• **What is required**: All of the data is to be printed exactly, though the images must be left off.

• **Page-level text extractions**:
┄┄┄┄┄┄

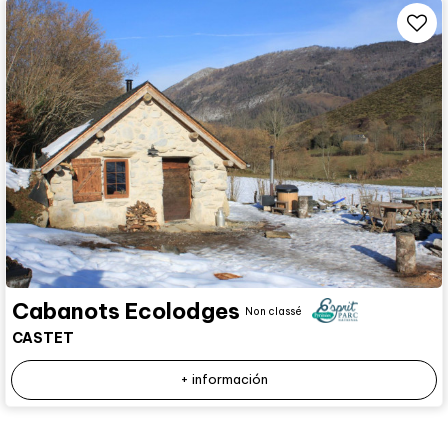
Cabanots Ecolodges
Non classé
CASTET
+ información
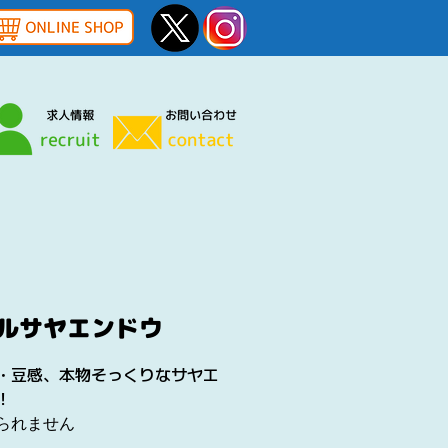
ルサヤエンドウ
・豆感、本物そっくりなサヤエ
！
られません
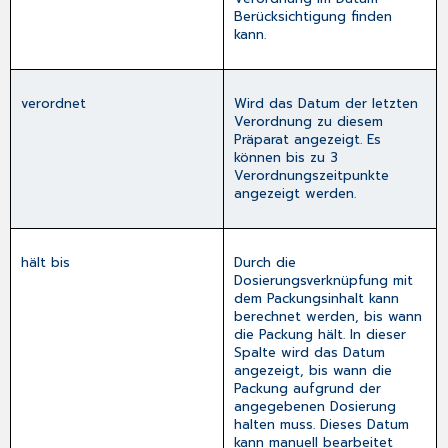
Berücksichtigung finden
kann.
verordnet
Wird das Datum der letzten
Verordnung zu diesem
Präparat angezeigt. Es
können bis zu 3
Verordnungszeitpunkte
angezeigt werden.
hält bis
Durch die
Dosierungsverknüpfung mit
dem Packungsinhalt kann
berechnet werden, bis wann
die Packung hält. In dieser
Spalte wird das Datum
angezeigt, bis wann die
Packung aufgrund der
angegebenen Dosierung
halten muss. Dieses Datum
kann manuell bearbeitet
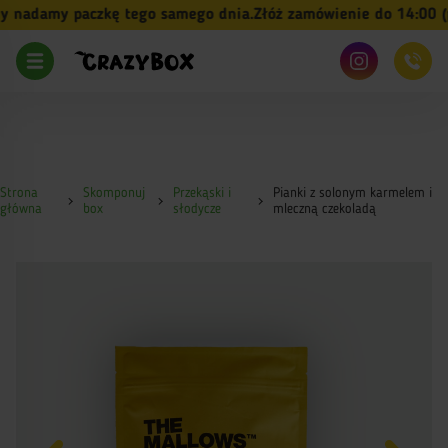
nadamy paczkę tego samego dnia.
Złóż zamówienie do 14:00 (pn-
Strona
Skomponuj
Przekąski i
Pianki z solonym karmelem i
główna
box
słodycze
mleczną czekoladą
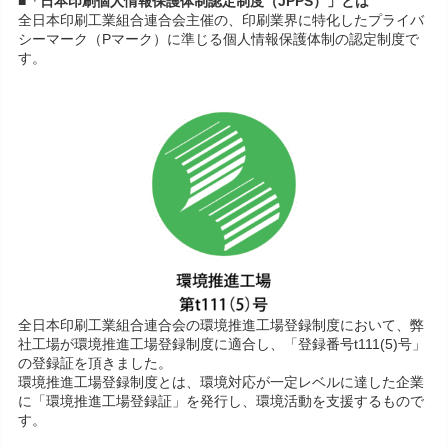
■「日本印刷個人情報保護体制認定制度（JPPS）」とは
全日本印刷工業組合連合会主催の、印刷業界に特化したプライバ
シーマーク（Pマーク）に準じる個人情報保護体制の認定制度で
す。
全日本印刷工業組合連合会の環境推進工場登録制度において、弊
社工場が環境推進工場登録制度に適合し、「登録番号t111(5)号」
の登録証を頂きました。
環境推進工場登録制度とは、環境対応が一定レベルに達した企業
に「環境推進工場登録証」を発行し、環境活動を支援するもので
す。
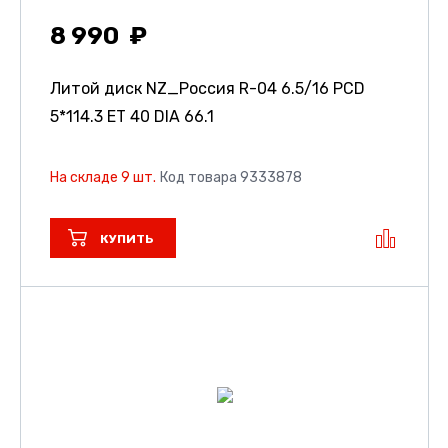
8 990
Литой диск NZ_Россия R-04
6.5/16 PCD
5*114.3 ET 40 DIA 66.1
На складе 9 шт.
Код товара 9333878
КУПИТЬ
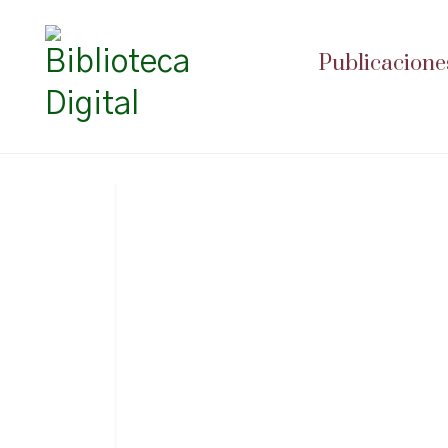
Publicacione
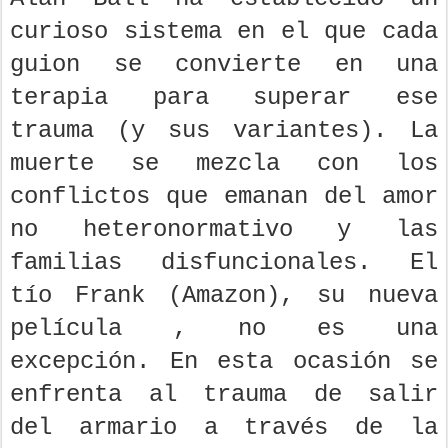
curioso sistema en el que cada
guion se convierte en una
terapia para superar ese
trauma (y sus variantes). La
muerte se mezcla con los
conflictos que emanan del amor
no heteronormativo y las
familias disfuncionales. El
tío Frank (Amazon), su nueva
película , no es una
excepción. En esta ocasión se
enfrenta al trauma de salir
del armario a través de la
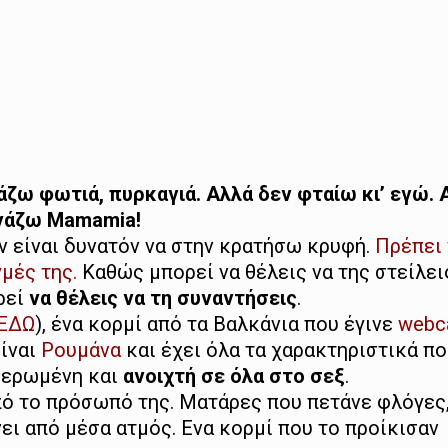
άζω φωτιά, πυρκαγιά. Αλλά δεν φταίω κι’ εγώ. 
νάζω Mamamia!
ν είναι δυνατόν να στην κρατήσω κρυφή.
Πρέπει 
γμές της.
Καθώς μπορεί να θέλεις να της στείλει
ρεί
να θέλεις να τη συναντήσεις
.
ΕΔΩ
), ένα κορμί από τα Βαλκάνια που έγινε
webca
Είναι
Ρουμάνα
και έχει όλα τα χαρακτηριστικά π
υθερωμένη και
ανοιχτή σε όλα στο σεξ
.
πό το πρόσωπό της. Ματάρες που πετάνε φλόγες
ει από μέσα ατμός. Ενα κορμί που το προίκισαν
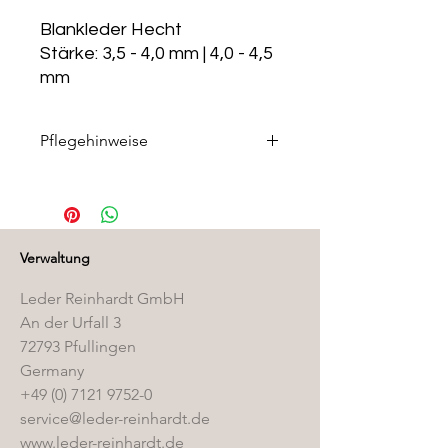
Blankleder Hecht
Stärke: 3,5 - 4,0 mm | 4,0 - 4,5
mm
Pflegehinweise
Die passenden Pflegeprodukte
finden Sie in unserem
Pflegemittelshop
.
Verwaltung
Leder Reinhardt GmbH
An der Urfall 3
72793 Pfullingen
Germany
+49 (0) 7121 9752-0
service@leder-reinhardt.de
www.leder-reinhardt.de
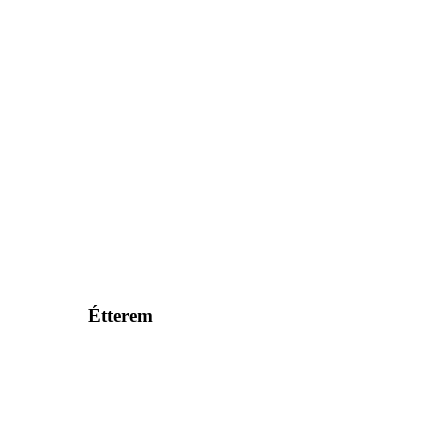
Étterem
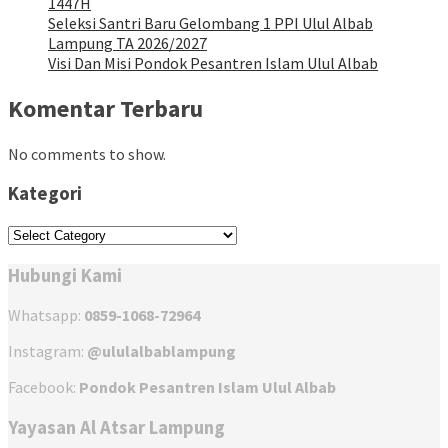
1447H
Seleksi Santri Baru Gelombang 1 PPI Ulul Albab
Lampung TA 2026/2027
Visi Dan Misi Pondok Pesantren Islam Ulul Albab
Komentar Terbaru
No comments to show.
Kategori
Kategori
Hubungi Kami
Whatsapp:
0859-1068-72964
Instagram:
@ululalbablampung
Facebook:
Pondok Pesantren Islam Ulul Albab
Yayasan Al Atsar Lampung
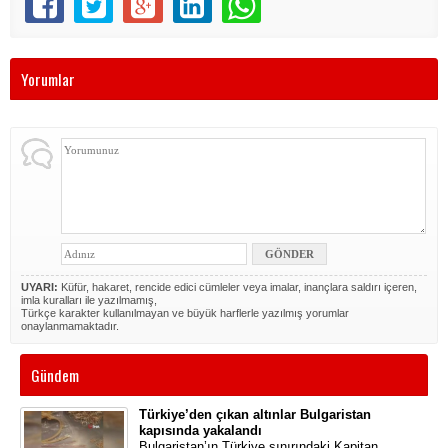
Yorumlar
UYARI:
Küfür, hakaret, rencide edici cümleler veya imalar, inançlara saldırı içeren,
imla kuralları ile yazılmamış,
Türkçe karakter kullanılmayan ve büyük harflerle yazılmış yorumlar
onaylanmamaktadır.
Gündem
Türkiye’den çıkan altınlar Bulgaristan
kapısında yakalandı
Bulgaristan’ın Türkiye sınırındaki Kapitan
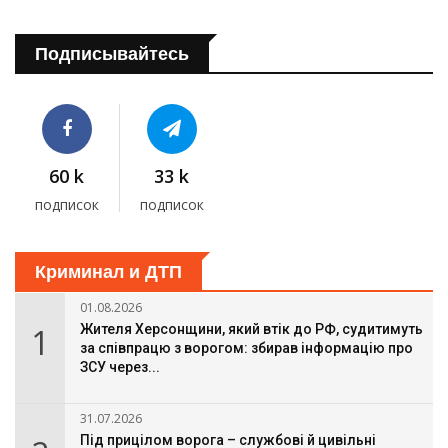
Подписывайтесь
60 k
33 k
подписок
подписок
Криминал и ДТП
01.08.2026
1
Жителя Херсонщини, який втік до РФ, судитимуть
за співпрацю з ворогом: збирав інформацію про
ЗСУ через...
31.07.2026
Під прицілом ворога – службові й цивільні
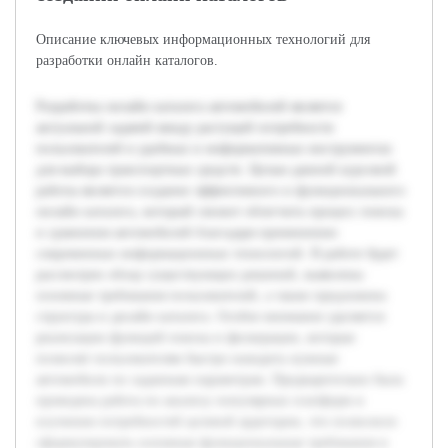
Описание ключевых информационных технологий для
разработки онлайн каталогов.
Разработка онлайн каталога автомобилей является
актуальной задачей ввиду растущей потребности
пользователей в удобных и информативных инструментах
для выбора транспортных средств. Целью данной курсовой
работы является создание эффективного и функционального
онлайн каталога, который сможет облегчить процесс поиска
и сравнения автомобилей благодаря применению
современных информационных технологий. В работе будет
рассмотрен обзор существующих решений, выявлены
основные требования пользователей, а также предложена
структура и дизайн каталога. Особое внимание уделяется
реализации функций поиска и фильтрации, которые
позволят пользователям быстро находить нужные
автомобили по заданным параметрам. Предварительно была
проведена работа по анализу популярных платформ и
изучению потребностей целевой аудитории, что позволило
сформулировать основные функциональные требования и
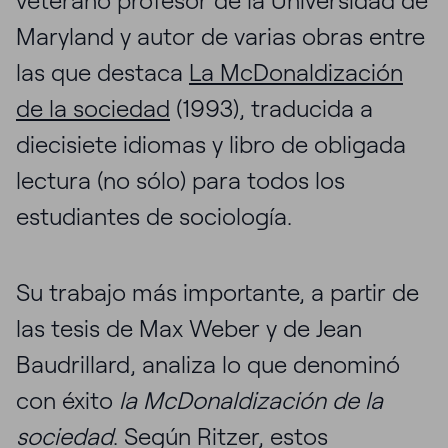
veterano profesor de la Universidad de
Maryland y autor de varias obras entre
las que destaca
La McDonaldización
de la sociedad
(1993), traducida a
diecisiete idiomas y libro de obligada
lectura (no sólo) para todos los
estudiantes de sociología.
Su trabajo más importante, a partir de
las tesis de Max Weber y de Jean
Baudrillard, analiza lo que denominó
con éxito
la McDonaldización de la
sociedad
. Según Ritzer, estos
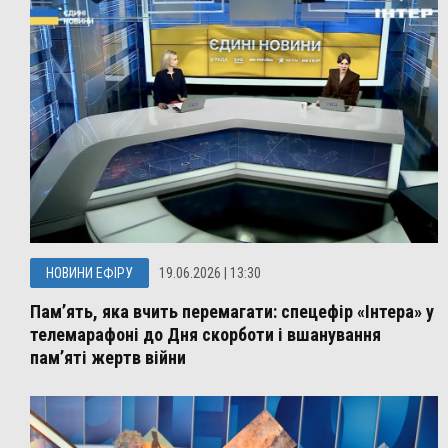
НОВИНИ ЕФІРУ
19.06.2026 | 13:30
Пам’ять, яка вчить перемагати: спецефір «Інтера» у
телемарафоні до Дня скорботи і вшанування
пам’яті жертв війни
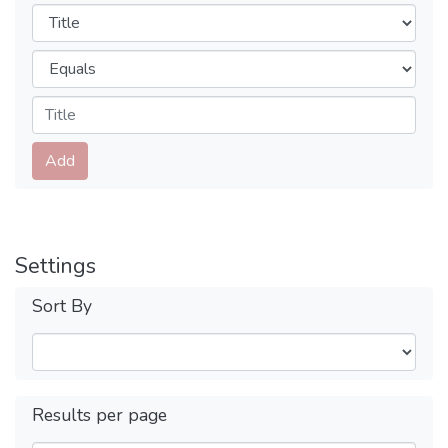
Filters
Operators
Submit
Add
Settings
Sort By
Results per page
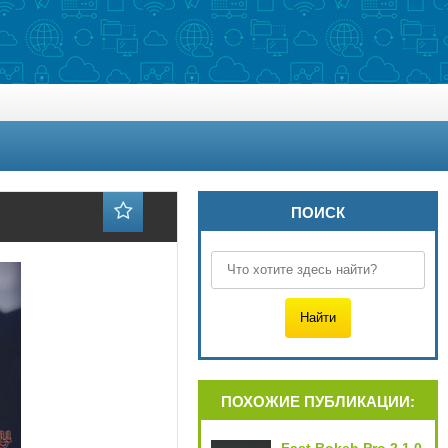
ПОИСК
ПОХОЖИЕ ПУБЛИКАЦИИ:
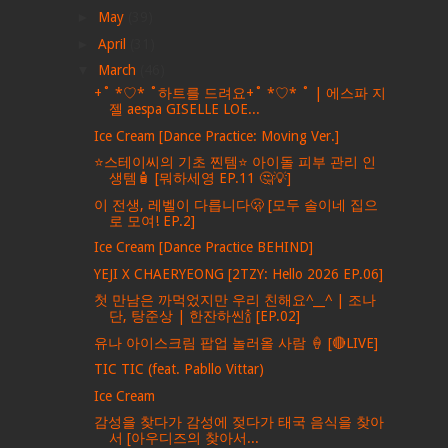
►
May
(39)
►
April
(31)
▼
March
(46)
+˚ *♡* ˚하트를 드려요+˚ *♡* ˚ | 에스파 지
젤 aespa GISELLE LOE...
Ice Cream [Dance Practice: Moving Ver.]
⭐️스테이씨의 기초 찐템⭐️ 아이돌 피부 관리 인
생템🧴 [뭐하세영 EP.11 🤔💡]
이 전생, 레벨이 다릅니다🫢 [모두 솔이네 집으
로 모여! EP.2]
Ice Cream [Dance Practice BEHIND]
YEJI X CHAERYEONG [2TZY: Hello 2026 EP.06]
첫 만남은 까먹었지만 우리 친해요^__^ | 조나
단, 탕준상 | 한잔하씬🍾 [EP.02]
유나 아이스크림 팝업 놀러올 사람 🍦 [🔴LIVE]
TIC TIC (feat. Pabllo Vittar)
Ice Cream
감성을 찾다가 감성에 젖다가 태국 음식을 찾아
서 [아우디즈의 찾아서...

┄┄┄┄┄┄

• **Reply**:
Cabanots Ecolodges
Non classé
CASTET
+ información
ルサヤエンドウ
・豆感、本物そっくりなサヤエ
！
られません
Berücksichtigung finden
kann.
verordnet
Wird das Datum der letzten
Verordnung zu diesem
Präparat angezeigt. Es
können bis zu 3
Verordnungszeitpunkte
angezeigt werden.
hält bis
Durch die
Dosierungsverknüpfung mit
dem Packungsinhalt kann
berechnet werden, bis wann
die Packung hält. In dieser
Spalte wird das Datum
angezeigt, bis wann die
Packung aufgrund der
angegebenen Dosierung
halten muss. Dieses Datum
kann manuell bearbeitet
nadamy paczkę tego samego dnia.
Złóż zamówienie do 14:00 (pn-
Strona
Skomponuj
Przekąski i
Pianki z solonym karmelem i
główna
box
słodycze
mleczną czekoladą
■「日本印刷個人情報保護体制認定制度（JPPS）」とは
全日本印刷工業組合連合会主催の、印刷業界に特化したプライバ
シーマーク（Pマーク）に準じる個人情報保護体制の認定制度で
す。
全日本印刷工業組合連合会の環境推進工場登録制度において、弊
社工場が環境推進工場登録制度に適合し、「登録番号t111(5)号」
の登録証を頂きました。
環境推進工場登録制度とは、環境対応が一定レベルに達した企業
に「環境推進工場登録証」を発行し、環境活動を支援するもので
す。
8 990
Литой диск NZ_Россия R-04
6.5/16 PCD
5*114.3 ET 40 DIA 66.1
На складе 9 шт.
Код товара 9333878
КУПИТЬ
Publicacione
curioso sistema en el que cada
guion se convierte en una
terapia para superar ese
trauma (y sus variantes). La
muerte se mezcla con los
conflictos que emanan del amor
no heteronormativo y las
familias disfuncionales. El
tío Frank (Amazon), su nueva
película , no es una
excepción. En esta ocasión se
enfrenta al trauma de salir
del armario a través de la
άζω φωτιά, πυρκαγιά. Αλλά δεν φταίω κι’ εγώ. 
νάζω Mamamia!
ν είναι δυνατόν να στην κρατήσω κρυφή.
Πρέπει 
γμές της.
Καθώς μπορεί να θέλεις να της στείλει
ρεί
να θέλεις να τη συναντήσεις
.
ΕΔΩ
), ένα κορμί από τα Βαλκάνια που έγινε
webca
Είναι
Ρουμάνα
και έχει όλα τα χαρακτηριστικά π
υθερωμένη και
ανοιχτή σε όλα στο σεξ
.
πό το πρόσωπό της. Ματάρες που πετάνε φλόγες
ει από μέσα ατμός. Ενα κορμί που το προίκισαν
Blankleder Hecht
Stärke: 3,5 - 4,0 mm | 4,0 - 4,5
mm
Pflegehinweise
Die passenden Pflegeprodukte
finden Sie in unserem
Pflegemittelshop
.
Verwaltung
Leder Reinhardt GmbH
An der Urfall 3
72793 Pfullingen
Germany
+49 (0) 7121 9752-0
service@leder-reinhardt.de
www.leder-reinhardt.de
Étterem
1447H
Seleksi Santri Baru Gelombang 1 PPI Ulul Albab
Lampung TA 2026/2027
Visi Dan Misi Pondok Pesantren Islam Ulul Albab
Komentar Terbaru
No comments to show.
Kategori
Kategori
Hubungi Kami
Whatsapp:
0859-1068-72964
Instagram:
@ululalbablampung
Facebook:
Pondok Pesantren Islam Ulul Albab
Yayasan Al Atsar Lampung
Yorumlar
UYARI:
Küfür, hakaret, rencide edici cümleler veya imalar, inançlara saldırı içeren,
imla kuralları ile yazılmamış,
Türkçe karakter kullanılmayan ve büyük harflerle yazılmış yorumlar
onaylanmamaktadır.
Gündem
Türkiye’den çıkan altınlar Bulgaristan
kapısında yakalandı
Bulgaristan’ın Türkiye sınırındaki Kapitan
Подписывайтесь
60 k
33 k
подписок
подписок
Криминал и ДТП
01.08.2026
1
Жителя Херсонщини, який втік до РФ, судитимуть
за співпрацю з ворогом: збирав інформацію про
ЗСУ через...
31.07.2026
Під прицілом ворога – службові й цивільні
Описание ключевых информационных технологий для
разработки онлайн каталогов.
Разработка онлайн каталога автомобилей является
актуальной задачей ввиду растущей потребности
пользователей в удобных и информативных инструментах
для выбора транспортных средств. Целью данной курсовой
работы является создание эффективного и функционального
онлайн каталога, который сможет облегчить процесс поиска
и сравнения автомобилей благодаря применению
современных информационных технологий. В работе будет
рассмотрен обзор существующих решений, выявлены
основные требования пользователей, а также предложена
структура и дизайн каталога. Особое внимание уделяется
реализации функций поиска и фильтрации, которые
позволят пользователям быстро находить нужные
автомобили по заданным параметрам. Предварительно была
проведена работа по анализу популярных платформ и
изучению потребностей целевой аудитории, что позволило
сформулировать основные функциональные требования и
veterano profesor de la Universidad de
Maryland y autor de varias obras entre
las que destaca
La McDonaldización
de la sociedad
(1993), traducida a
diecisiete idiomas y libro de obligada
lectura (no sólo) para todos los
estudiantes de sociología.
Su trabajo más importante, a partir de
las tesis de Max Weber y de Jean
Baudrillard, analiza lo que denominó
con éxito
la McDonaldización de la
sociedad
. Según Ritzer, estos
НОВИНИ ЕФІРУ
19.06.2026 | 13:30
Пам’ять, яка вчить перемагати: спецефір «Інтера» у
телемарафоні до Дня скорботи і вшанування
пам’яті жертв війни
Filters
Operators
Submit
Add
Settings
Sort By
Results per page
ПОИСК
ПОХОЖИЕ ПУБЛИКАЦИИ:
►
May
(39)
►
April
(31)
▼
March
(46)
+˚ *♡* ˚하트를 드려요+˚ *♡* ˚ | 에스파 지
젤 aespa GISELLE LOE...
Ice Cream [Dance Practice: Moving Ver.]
⭐️스테이씨의 기초 찐템⭐️ 아이돌 피부 관리 인
생템🧴 [뭐하세영 EP.11 🤔💡]
이 전생, 레벨이 다릅니다🫢 [모두 솔이네 집으
로 모여! EP.2]
Ice Cream [Dance Practice BEHIND]
YEJI X CHAERYEONG [2TZY: Hello 2026 EP.06]
첫 만남은 까먹었지만 우리 친해요^__^ | 조나
단, 탕준상 | 한잔하씬🍾 [EP.02]
유나 아이스크림 팝업 놀러올 사람 🍦 [🔴LIVE]
TIC TIC (feat. Pabllo Vittar)
Ice Cream
감성을 찾다가 감성에 젖다가 태국 음식을 찾아
서 [아우디즈의 찾아서...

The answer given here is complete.